Maybe you’ll find something of amazing quality with an unrecognisable brand, in which case you’ll flaunt the find to your friends boasting of exclusivity and how you found it first.
And this is where our perception of content and its value, as SEO’s and internet marketers, has shifted dramatically with the introduction of Google Authorship. Google now wants writers to claim ownership of their content so that their algorithm and our peers can judge us by the content that we produce. It’s hard to ignore the paranoid murmurings of the SEO community, discussing the elusive author rank and what that means for the way in which we market our content. What is the best way to build up an author’s authority in a subject? Are we going to start needing brand ambassadors to represent the brand, so that we can build them up as the subject authority? If we haven’t already, should we be employing ghostwriters to write in our name?

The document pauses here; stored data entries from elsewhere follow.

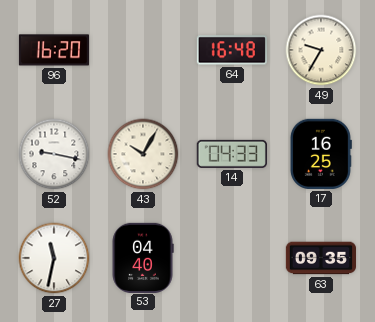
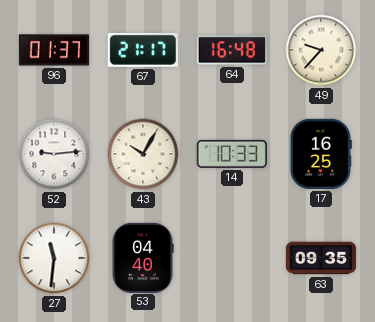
96: 16:20 -> 01:37
67: none -> 21:17
49: 9:35 -> 9:37
52: 9:17 -> 9:14
14: 04:33 -> 10:33
27: 11:32 -> 11:31
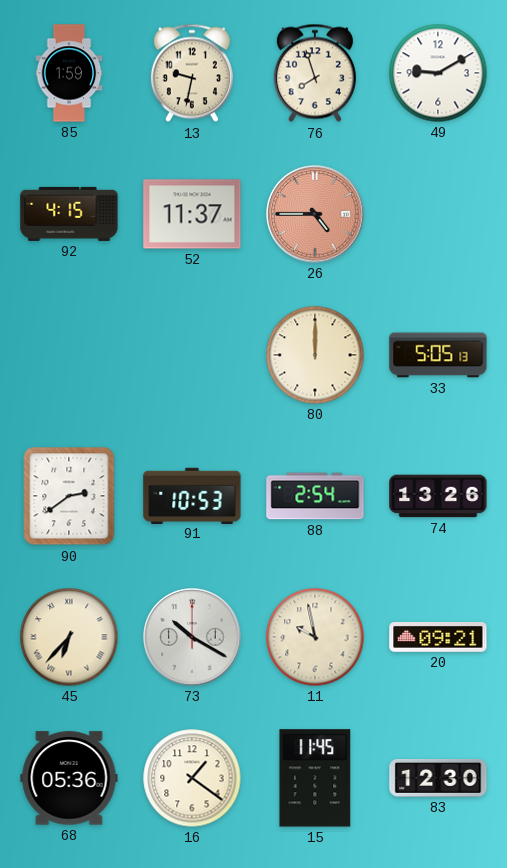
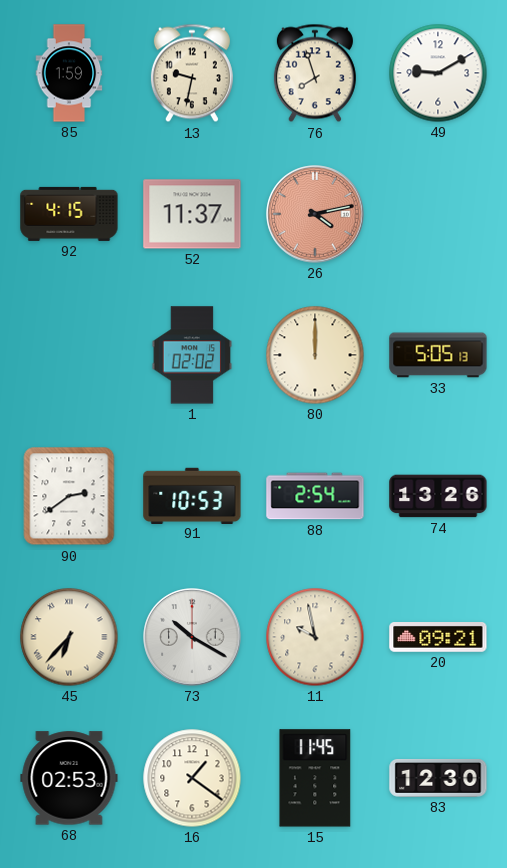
26: 4:45 -> 4:13
1: none -> 02:02
68: 05:36 -> 02:53
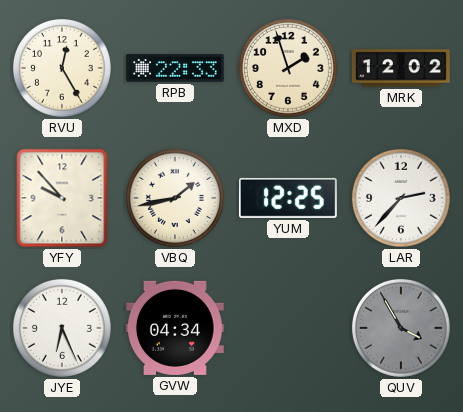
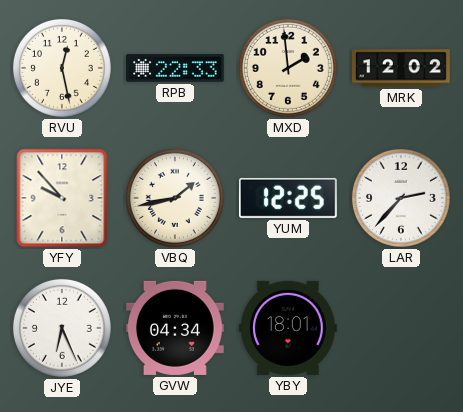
RVU: 12:25 -> 12:28
MXD: 1:57 -> 1:59
YBY: none -> 18:01
QUV: 3:55 -> none
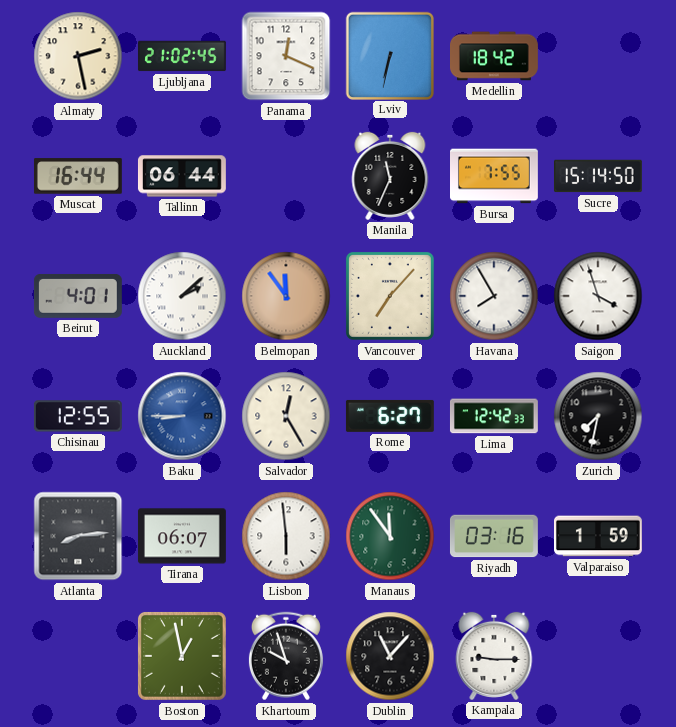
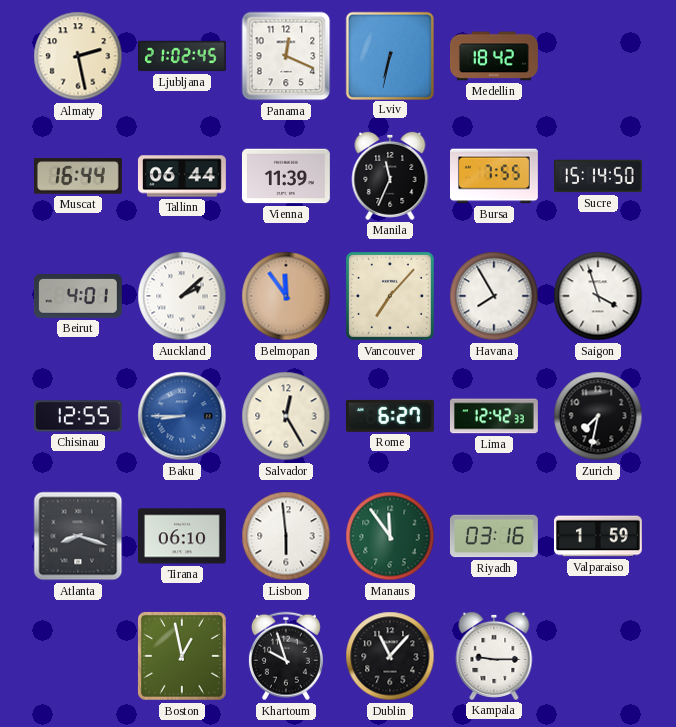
Vienna: none -> 11:39
Atlanta: 8:14 -> 8:18
Tirana: 06:07 -> 06:10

In the penultimate paragraph of Bill Gates’ “The Internet Tidal Wave”:
“The next few years are going to be very exciting as we tackle these challenges and opportunities. The Internet is a tidal wave. It changes the rules. It is an incredible opportunity as well as an incredible challenge.”
Bill Gates’ original “Content is King” article can be read in its entirety via WayBack Machine here, but no copies of this essay have been found in the archives of the current Microsoft website.
You can find a PDF copy of the original “The Internet Tidal Wave” here.
Are we going to start needing brand ambassadors to represent the brand…
I think SEOs should become brand ambassadors for their clients. Although it’s quite skillful to completely embody a brand’s identity when working with numerous clients.
Love the MS home page from the 90s!
This is one of the most entertaining and informative posts I have ever read about content marketing, \n\nThe post covers the definition of content from many perspectives and this is what I like about it.\n\nNicely Done.
Good post Ria, and nice job digging up that old 90’s MS stuff.\nYou summed up pretty well the reasoning for the trillions of pieces of content added to the internet daily, the lion’s share of which will likely be read by hardly anybody.
reminded me like watched “back to the future” by Michael J Fox
Both of them (Bill Gates and Sumner Redstone) were such a fortune teller :) Time and now, content has proven itself to be the sole successor of this dynamic world. I believe if marketing is a nation then content is certainly the king. Glad reading this insightful piece. This is awesome…!
content IS everything
The term “content is king” has become quite the controversial topic recently. Some prefer to say that backlinks are, in fact, more important. I believe that both go hand in hand. You can’t build backlinks without content, and it has to be good high quality content. This is especially true in the age of white-hat SEO techniques.
We recently published an article on keyword research and how to find trending topics to blog about. During our research, we came across this page and referenced it in our post. I don’t think many people are aware it was Bill Gates who coined the terms more than 20 years ago!
Thanks for providing your research, it was definitely helpful to us in putting together our information.